Task goal:
Each line in the entries below that holds the string "title" is to be listed.

/---

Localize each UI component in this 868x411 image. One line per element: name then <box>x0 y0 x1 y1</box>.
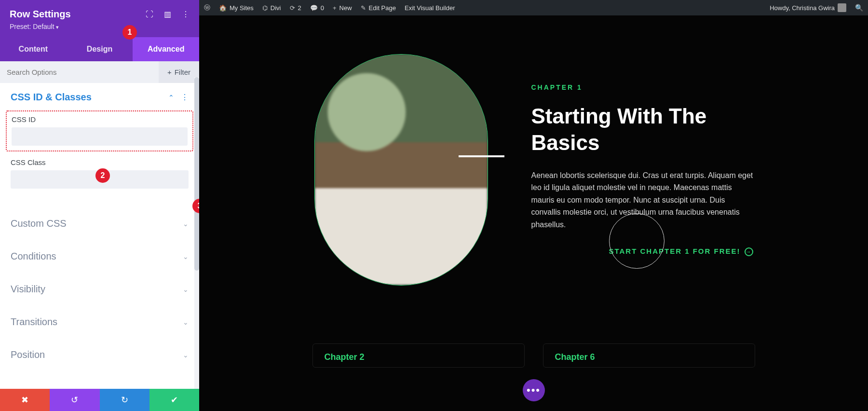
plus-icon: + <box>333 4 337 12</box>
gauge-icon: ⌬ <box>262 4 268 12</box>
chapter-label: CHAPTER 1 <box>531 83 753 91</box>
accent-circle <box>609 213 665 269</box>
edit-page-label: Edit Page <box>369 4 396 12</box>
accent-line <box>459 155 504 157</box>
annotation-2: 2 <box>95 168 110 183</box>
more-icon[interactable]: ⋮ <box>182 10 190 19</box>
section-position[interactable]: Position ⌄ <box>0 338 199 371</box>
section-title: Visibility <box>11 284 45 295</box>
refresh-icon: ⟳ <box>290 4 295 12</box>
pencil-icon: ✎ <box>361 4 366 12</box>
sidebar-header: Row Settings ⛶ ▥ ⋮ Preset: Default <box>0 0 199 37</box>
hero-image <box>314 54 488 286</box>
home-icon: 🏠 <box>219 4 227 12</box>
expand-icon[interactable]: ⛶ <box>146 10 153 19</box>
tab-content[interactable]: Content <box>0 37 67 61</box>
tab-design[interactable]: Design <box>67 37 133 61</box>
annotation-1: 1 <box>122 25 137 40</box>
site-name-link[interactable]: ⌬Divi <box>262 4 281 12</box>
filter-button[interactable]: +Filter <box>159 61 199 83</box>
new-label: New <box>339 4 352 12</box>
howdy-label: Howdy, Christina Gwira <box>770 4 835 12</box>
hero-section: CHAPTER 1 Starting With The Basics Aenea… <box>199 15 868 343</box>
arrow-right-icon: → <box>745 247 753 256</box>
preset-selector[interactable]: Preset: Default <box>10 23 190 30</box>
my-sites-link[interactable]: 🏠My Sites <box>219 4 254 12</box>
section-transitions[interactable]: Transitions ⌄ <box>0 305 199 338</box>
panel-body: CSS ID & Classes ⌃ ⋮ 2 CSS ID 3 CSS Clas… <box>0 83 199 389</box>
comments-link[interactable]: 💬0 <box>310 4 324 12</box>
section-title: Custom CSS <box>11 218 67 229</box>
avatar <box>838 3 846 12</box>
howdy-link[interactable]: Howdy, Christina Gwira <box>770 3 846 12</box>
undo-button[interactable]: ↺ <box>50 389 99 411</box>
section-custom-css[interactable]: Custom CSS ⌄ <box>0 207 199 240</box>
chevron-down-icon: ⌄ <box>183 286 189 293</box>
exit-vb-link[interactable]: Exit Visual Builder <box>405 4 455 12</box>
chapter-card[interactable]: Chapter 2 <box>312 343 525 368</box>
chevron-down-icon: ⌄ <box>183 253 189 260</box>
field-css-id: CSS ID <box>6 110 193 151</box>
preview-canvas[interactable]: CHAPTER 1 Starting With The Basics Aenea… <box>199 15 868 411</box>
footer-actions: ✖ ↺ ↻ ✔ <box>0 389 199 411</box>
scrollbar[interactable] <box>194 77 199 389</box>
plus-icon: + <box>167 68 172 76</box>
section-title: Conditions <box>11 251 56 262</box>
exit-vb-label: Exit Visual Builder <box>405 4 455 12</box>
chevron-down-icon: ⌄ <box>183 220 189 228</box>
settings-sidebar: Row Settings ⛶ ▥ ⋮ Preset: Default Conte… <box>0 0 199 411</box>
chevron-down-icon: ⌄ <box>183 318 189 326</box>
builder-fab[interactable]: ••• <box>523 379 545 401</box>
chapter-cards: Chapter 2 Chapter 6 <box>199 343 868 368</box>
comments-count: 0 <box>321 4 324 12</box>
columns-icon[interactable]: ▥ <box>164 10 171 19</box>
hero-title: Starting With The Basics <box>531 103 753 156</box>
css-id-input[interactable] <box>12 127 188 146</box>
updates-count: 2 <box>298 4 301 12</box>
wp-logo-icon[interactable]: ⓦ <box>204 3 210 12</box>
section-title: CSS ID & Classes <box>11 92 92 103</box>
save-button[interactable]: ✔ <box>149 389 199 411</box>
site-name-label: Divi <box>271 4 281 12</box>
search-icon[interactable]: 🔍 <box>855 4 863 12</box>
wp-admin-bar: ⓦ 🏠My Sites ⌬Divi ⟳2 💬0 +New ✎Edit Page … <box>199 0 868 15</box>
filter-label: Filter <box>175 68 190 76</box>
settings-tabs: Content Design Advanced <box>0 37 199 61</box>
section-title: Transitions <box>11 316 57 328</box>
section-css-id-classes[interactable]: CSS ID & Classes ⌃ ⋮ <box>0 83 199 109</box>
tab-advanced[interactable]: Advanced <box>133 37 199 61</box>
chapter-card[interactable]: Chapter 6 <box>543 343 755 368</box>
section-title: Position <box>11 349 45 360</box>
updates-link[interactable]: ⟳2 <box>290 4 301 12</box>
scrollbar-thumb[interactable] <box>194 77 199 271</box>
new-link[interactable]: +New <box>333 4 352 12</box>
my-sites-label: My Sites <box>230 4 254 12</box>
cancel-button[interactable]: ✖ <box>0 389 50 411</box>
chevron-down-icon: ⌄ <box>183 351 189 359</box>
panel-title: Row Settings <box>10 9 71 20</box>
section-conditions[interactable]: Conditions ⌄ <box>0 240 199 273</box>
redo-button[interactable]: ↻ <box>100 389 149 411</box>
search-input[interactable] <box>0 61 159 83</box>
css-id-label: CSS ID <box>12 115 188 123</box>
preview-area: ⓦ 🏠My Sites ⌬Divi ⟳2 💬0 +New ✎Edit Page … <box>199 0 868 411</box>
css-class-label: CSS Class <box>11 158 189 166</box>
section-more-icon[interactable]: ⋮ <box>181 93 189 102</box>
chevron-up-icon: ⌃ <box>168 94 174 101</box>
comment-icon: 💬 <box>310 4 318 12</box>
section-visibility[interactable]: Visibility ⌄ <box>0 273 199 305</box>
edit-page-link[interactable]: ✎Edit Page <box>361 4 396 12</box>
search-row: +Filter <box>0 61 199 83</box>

\---

Response area:
section-title: Visibility <box>11 284 45 295</box>
section-title: Custom CSS <box>11 218 67 229</box>
section-title: Conditions <box>11 251 56 262</box>
hero-title: Starting With The Basics <box>531 103 753 156</box>
section-title: CSS ID & Classes <box>11 92 92 103</box>
section-title: Transitions <box>11 316 57 328</box>
section-title: Position <box>11 349 45 360</box>
panel-title: Row Settings <box>10 9 71 20</box>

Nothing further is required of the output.